▶ [HOW TO COMPLETE THIS TASK]:
Could you work out the number of lines in the listing that include the word "Barcelona" and reply with that figure alone?

▶ [MATERIAL FOR THIS EXERCISE]:
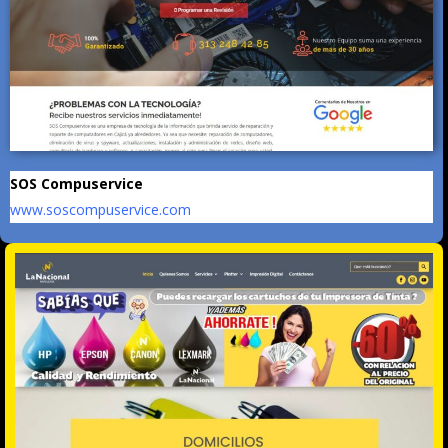
SOS Compuservice
www.soscompuservice.com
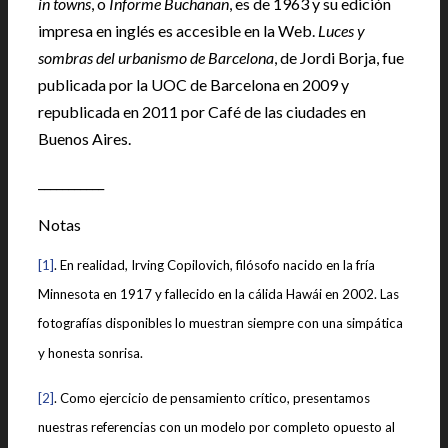
in towns
, o
Informe Buchanan
, es de 1963 y su edición
impresa en inglés es accesible en la Web.
Luces y
sombras del urbanismo de Barcelona
, de Jordi Borja, fue
publicada por la UOC de Barcelona en 2009 y
republicada en 2011 por Café de las ciudades en
Buenos Aires.
___________
Notas
[1]
. En realidad, Irving Copilovich, filósofo nacido en la fría
Minnesota en 1917 y fallecido en la cálida Hawái en 2002. Las
fotografías disponibles lo muestran siempre con una simpática
y honesta sonrisa.
[2]
. Como ejercicio de pensamiento crítico, presentamos
nuestras referencias con un modelo por completo opuesto al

▶ [SOLUTION]:
2